Le cocher Césaire Horlaville, un petit homme à gros ventre, souple cependant, par suite de l’habitude constante de grimper sur ses roues et d’escalader l’impériale, la face rougie par le grand air des champs, les pluies, les bourrasques et les petits verres, les yeux devenus clignotants sous les coups de vent et de grêle, apparut sur la porte de l’hôtel en s’essuyant la bouche d’un revers de main. De larges paniers ronds, pleins de volailles effarées, attendaient devant les paysannes immobiles. Césaire Horlaville les prit l’un après l’autre et les posa sur le toit de sa voiture ; puis il y plaça plus doucement ceux qui contenaient des œufs ; il y jeta ensuite, d’en bas, quelques petits sacs de grain, de menus paquets enveloppés de mouchoirs, de bouts de toile ou de papiers. Puis il ouvrit la porte de derrière et, tirant une liste de sa poche, il lut en appelant :
— Monsieur le curé de Gorgeville.
Le prêtre s’avança, un grand homme puissant, large, gros, violacé et d’air aimable. Il retroussa sa soutane pour lever le pied, comme les femmes retroussent leurs jupes, et grimpa dans la guimbarde.
— L’instituteur de Rollebosc-les-Grinets ?
L’homme se hâta, long, timide, enredingoté jusqu’aux genoux ; et il disparut à son tour dans la porte ouverte.

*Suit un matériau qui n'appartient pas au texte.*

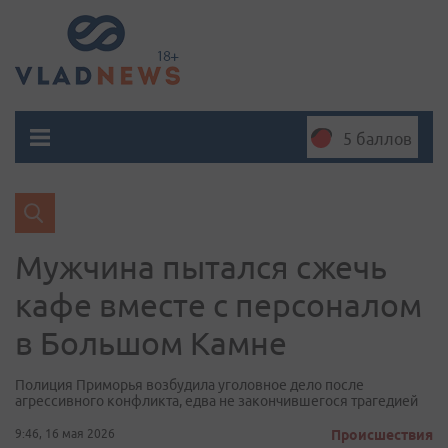
5 баллов
Мужчина пытался сжечь
кафе вместе с персоналом
в Большом Камне
Полиция Приморья возбудила уголовное дело после
агрессивного конфликта, едва не закончившегося трагедией
9:46, 16 мая 2026
Происшествия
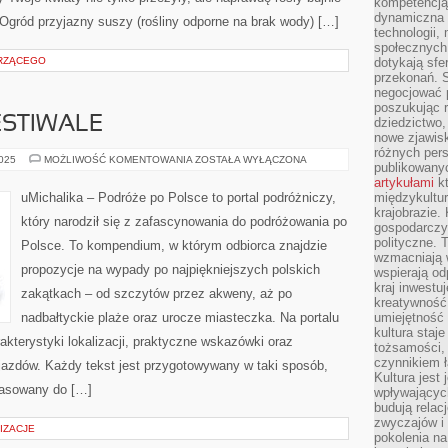
kompetencją 
dynamiczna 
ród przyjazny suszy (rośliny odporne na brak wody) […]
technologii,
społecznych.
ERZĄCEGO
dotykają sfe
przekonań. 
negocjować 
poszukując 
ESTIWALE
dziedzictwo,
nowe zjawisk
różnych pers
WYDARZENIA
2025
MOŻLIWOŚĆ KOMENTOWANIA
ZOSTAŁA WYŁĄCZONA
publikowany
I
FESTIWALE
artykułami
kt
uMichalika – Podróże po Polsce to portal podróżniczy,
międzykultu
krajobrazie.
który narodził się z zafascynowania do podróżowania po
gospodarczy,
polityczne. 
Polsce. To kompendium, w którym odbiorca znajdzie
wzmacniają w
propozycje na wypady po najpiękniejszych polskich
wspierają o
kraj inwestuj
zakątkach – od szczytów przez akweny, aż po
kreatywność,
nadbałtyckie plaże oraz urocze miasteczka. Na portalu
umiejętność
kultura staj
kterystyki lokalizacji, praktyczne wskazówki oraz
tożsamości, 
czynnikiem 
yjazdów. Każdy tekst jest przygotowywany w taki sposób,
Kultura jest
pasowany do […]
wpływających
budują relacj
zwyczajów i
IZACJE
pokolenia na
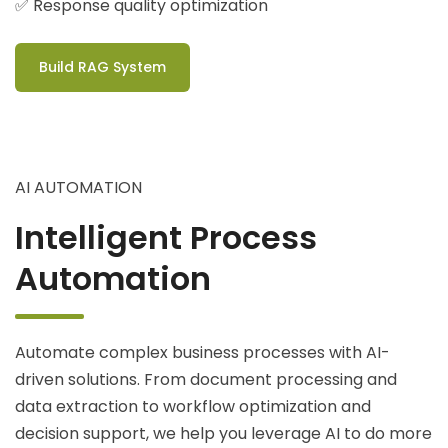
✅ Response quality optimization
Build RAG System
AI AUTOMATION
Intelligent Process
Automation
Automate complex business processes with AI-
driven solutions. From document processing and
data extraction to workflow optimization and
decision support, we help you leverage AI to do more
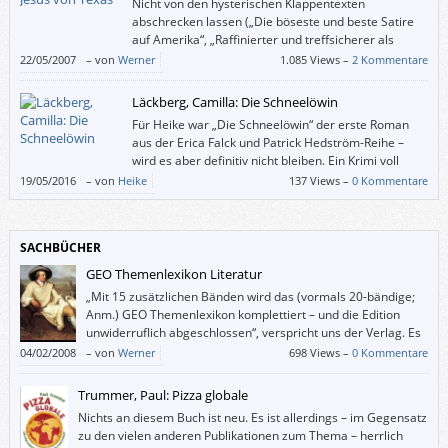
Nicht von den hysterischen Klappentexten
abschrecken lassen („Die böseste und beste Satire
auf Amerika“, „Raffinierter und treffsicherer als
Michael Moore“ etc.). Ich glaube, dergleichen stand
22/05/2007
–
von
Werner
1.085 Views –
2 Kommentare
nicht in der Absicht von DBC Pierre.
Läckberg, Camilla: Die Schneelöwin
Für Heike war „Die Schneelöwin“ der erste Roman
aus der Erica Falck und Patrick Hedström-Reihe –
wird es aber definitiv nicht bleiben. Ein Krimi voll
Spannung und Gänsehaut – sie konnte das Buch
19/05/2016
–
von
Heike
137 Views –
0 Kommentare
einfach nicht aus der Hand legen.
SACHBÜCHER
GEO Themenlexikon Literatur
„Mit 15 zusätzlichen Bänden wird das (vormals 20-bändige;
Anm.) GEO Themenlexikon komplettiert – und die Edition
unwiderruflich abgeschlossen“, verspricht uns der Verlag. Es
verhält sich also nicht so, dass dem Vollständigkeitswahn
04/02/2008
–
von
Werner
698 Views –
0 Kommentare
Verfallene irgendwann die Bände 70 bis 85 auch noch haben werden
müssen.
Trummer, Paul: Pizza globale
Nichts an diesem Buch ist neu. Es ist allerdings – im Gegensatz
zu den vielen anderen Publikationen zum Thema – herrlich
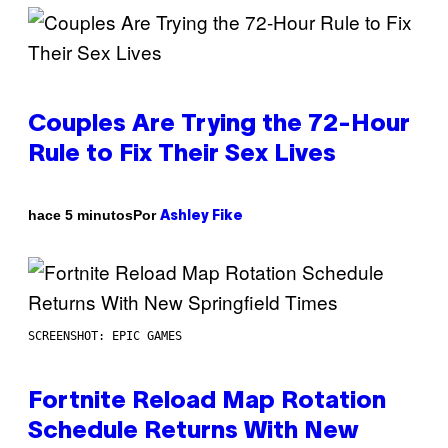
Couples Are Trying the 72-Hour
Rule to Fix Their Sex Lives
Por
hace 5 minutos
Ashley Fike
SCREENSHOT: EPIC GAMES
Fortnite Reload Map Rotation
Schedule Returns With New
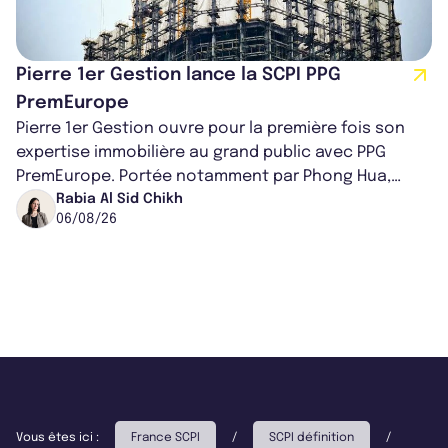
Pierre 1er Gestion lance la SCPI PPG
PremEurope
Pierre 1er Gestion ouvre pour la première fois son
expertise immobilière au grand public avec PPG
PremEurope. Portée notamment par Phong Hua,
ancien directeur des investissements d...
Rabia Al Sid Chikh
06/08/26
Vous êtes ici :
France SCPI
/
SCPI définition
/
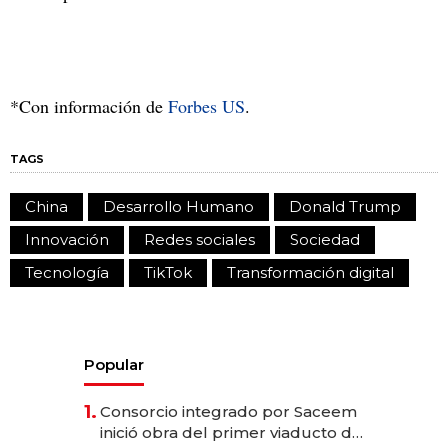
*Con información de
Forbes US
.
TAGS
China
Desarrollo Humano
Donald Trump
Innovación
Redes sociales
Sociedad
Tecnología
TikTok
Transformación digital
Popular
1.
Consorcio integrado por Saceem
inició obra del primer viaducto de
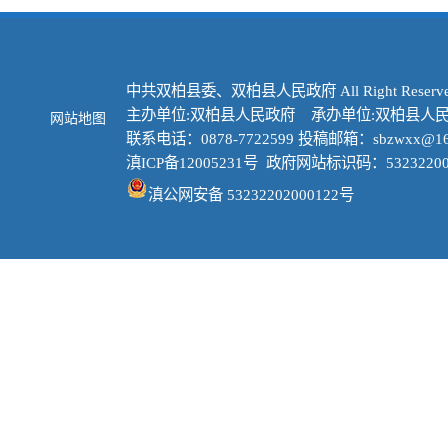
中共双柏县委、双柏县人民政府 All Right Reserve
主办单位:双柏县人民政府 承办单位:双柏县人
网站地图
联系电话：0878-7722599 投稿邮箱：sbzwxx@16
滇ICP备12005231号
政府网站标识码：53232200
滇公网安备 53232202000122号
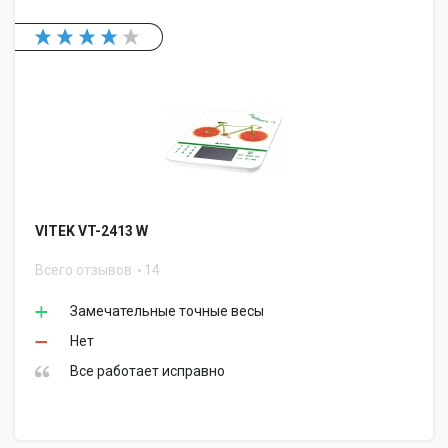
VITEK VT-2413 W
Всего отзывов
14
Замечательные точные весы
Нет
Все работает исправно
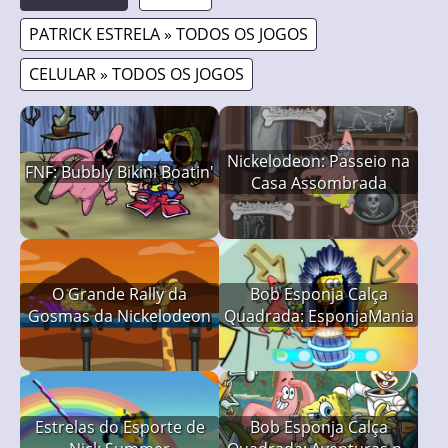
PATRICK ESTRELA » TODOS OS JOGOS
CELULAR » TODOS OS JOGOS
Nickelodeon: Passeio na
FNF: Bubbly Bikini Boatin'
Casa Assombrada
O Grande Rally da
Bob Esponja Calça
Gosmas da Nickelodeon
Quadrada: EsponjaMania
Estrelas do Esporte de
Bob Esponja Calça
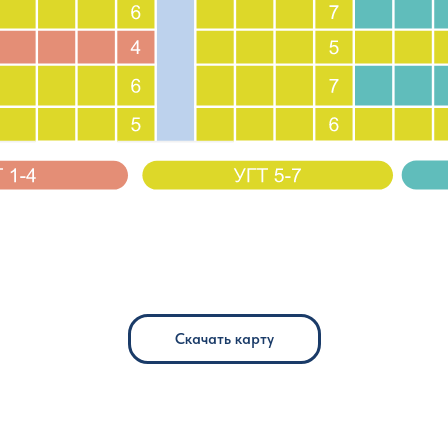
Скачать карту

— Maît’ Poiret, deux places.
Poiret s’en vint, haut et tortu, courbé par la charrue, maigri par l’abstinence, osseux, la peau séchée par l’oubli des lavages. Sa femme le suivait, petite et maigre, pareille à une bique fatiguée, portant à deux mains un immense parapluie vert.
— Maît’ Rabot, deux places.
Rabot hésita, étant de nature perplexe. Il demanda : « C’est ben mé qu’t’appelles ? »
Le cocher, qu’on avait surnommé « dégourdi », allait répondre une facétie, quand Rabot piqua une tête vers la portière, lancé en avant par une poussée de sa femme, une gaillarde haute et carrée dont le ventre était vaste et rond comme une futaille, les mains larges comme des battoirs.
Et Rabot fila dans la voiture à la façon d’un rat qui rentre dans son trou.
— Maît’ Caniveau.
Un gros paysan, plus lourd qu’un bœuf, fit plier les ressorts et s’engouffra à son tour dans l’intérieur du coffre jaune.
— Maît’ Belhomme.
Belhomme, un grand maigre, s’approcha, le cou de travers, la face dolente, un mouchoir appliqué sur l’oreille comme s’il souffrait d’un fort mal de dents.
Tous portaient la blouse bleue par-dessus d’antiques et singulières vestes de drap noir ou verdâtre, vêtements de cérémonie qu’ils découvriraient dans les rues du Havre ; et leurs chefs étaient coiffés de casquettes de soie, hautes comme des tours, suprême élégance dans la campagne normande.
Gésaire Horlaville referma la portière de sa boîte, puis monta sur son siège et fit claquer son fouet.
Les trois chevaux parurent se réveiller et, remuant le cou, firent entendre un vague murmure de grelots.
Le cocher, alors, hurlant : « Hue ! » de toute sa poitrine, fouailla les bêtes à tour de bras. Elles s’agitèrent, firent un effort, et se mirent en route d’un petit trot boiteux et lent. Et derrière elles, la voiture, secouant ses carreaux branlants et toute la ferraille de ses ressorts, faisait un bruit surprenant de ferblanterie et de verrerie, tandis que chaque ligne de voyageurs, ballottée et balancée par les secousses, avait des reflux de flots à tous les remous des cahots.